To evaluate the specificity of targeting in a 3D environment, PDT with DARPin-IRDye 700DX conjugates was evaluated in a 3D co-culture model of cytoplasmically stained OVCAR-3 and C5120 fibroblasts (with low EpCAM expression [46]), in Matrigel. Co-cultures were imaged with confocal microscopy (Figure S8), and cell viability was quantified for each cell type (Figure 4D). Cell viability of both cell lines was unaffected with illumination only or when treated with Off7-IRDye 700DX. At 20 and 100 nM, Ec1 conjugates significantly decreased cell viability of OVCAR-3 cells to 47 ± 10% and 15 ± 7.4%, respectively. A statistically non-significant decrease in cell viability from 83 ± 5.9% (non-treated) to 70 ± 4.7% was observed for the C5120 cells at 100 nM Ec1-IRDye 700DX.

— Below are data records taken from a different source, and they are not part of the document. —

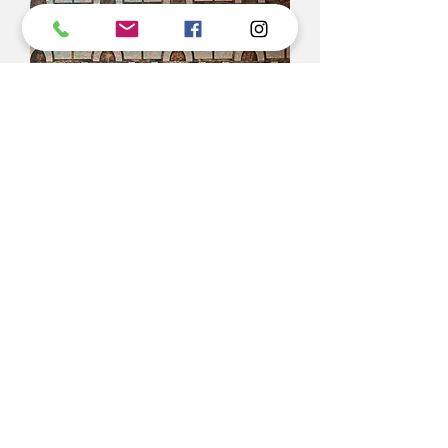
California Dreamin'- Sample
السعر
مستثناة ضريبة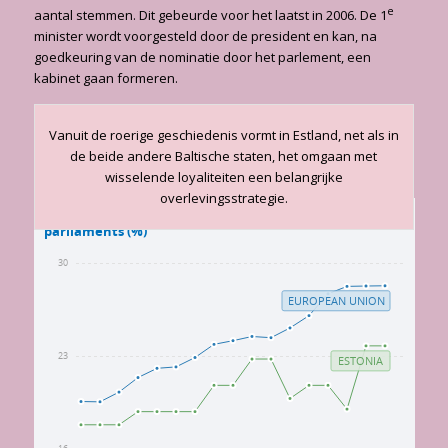
e
aantal stemmen. Dit gebeurde voor het laatst in 2006. De 1
minister wordt voorgesteld door de president en kan, na
goedkeu­ring van de nominatie door het parlement, een
kabinet gaan formeren.
Vanuit de roerige geschiedenis vormt in Estland, net als in
de beide andere Baltische sta­ten, het omgaan met
wisselende loyaliteiten een belangrijke
overlevingsstrategie.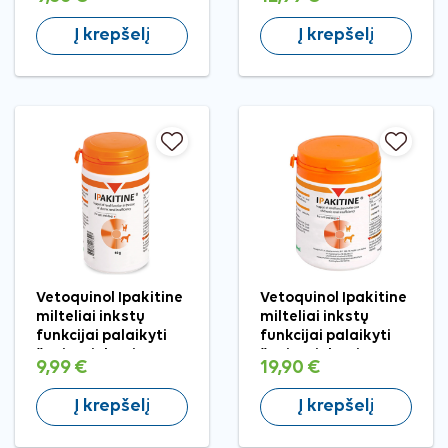
Į krepšelį
Į krepšelį
Vetoquinol Ipakitine
Vetoquinol Ipakitine
milteliai inkstų
milteliai inkstų
funkcijai palaikyti
funkcijai palaikyti
šunims ir katėms, 60
šunims ir katėms,
9,99 €
19,90 €
g
180 g
Į krepšelį
Į krepšelį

2.5. Tumor Targeting and Activity in OV90 Subcutaneous Xenografts

To assess the tumor-targeting capacity of the DARPins in vivo, we visualized fluorescent signal derived from the IRDye 700DX in the tumor and organs at 4 h after intravenous injection of either 2 or 4 nmol of the constructs into mice bearing OV90 subcutaneous xenografts (Figure 5). For both Ec1 and Ac2, tumor uptake was higher at 4 nmol than at 2 nmol, while hardly any signal was detected for Off7. No uptake was found in muscle or heart tissue, while renal uptake was very high. Furthermore, some targeting to the lung, liver and spleen was observed. Though tumor targeting was observed by fluorescence imaging, injection of 4 nmol of the conjugates and illumination with 150 J/cm2 690 nm light did not lead to changes in tissue morphology of the tumor, cleaved caspase-3 or γH2A.X expression at 24 h after illumination (150 J/cm2 at 170 mW/cm2), when compared to the non-illuminated tumor on the other flank (Figure S9). Notably, there were also no signs of aspecific phototoxicity or acute burning of tissue.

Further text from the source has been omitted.